TASK TO COMPLETE.
Which lines of the entries below hold the word "Douglas"? Report each of them.

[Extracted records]
=======
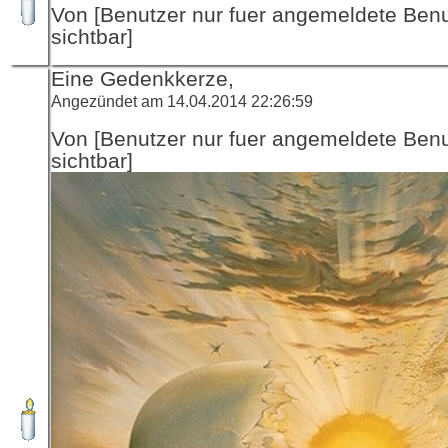
Von [Benutzer nur fuer angemeldete Ben
sichtbar]
Eine Gedenkkerze,
Angezündet am 14.04.2014 22:26:59
Von [Benutzer nur fuer angemeldete Ben
sichtbar]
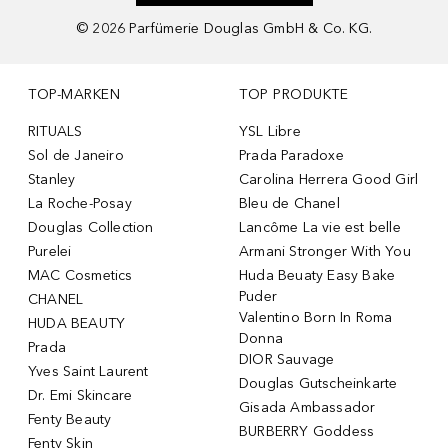
©
2026
Parfümerie Douglas GmbH & Co. KG.
TOP-MARKEN
TOP PRODUKTE
RITUALS
YSL Libre
Sol de Janeiro
Prada Paradoxe
Stanley
Carolina Herrera Good Girl
La Roche-Posay
Bleu de Chanel
Douglas Collection
Lancôme La vie est belle
Purelei
Armani Stronger With You
MAC Cosmetics
Huda Beuaty Easy Bake
Puder
CHANEL
Valentino Born In Roma
HUDA BEAUTY
Donna
Prada
DIOR Sauvage
Yves Saint Laurent
Douglas Gutscheinkarte
Dr. Emi Skincare
Gisada Ambassador
Fenty Beauty
BURBERRY Goddess
Fenty Skin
=======
REPLY.
Parfümerie Douglas GmbH & Co. KG.
Douglas Collection
Douglas Gutscheinkarte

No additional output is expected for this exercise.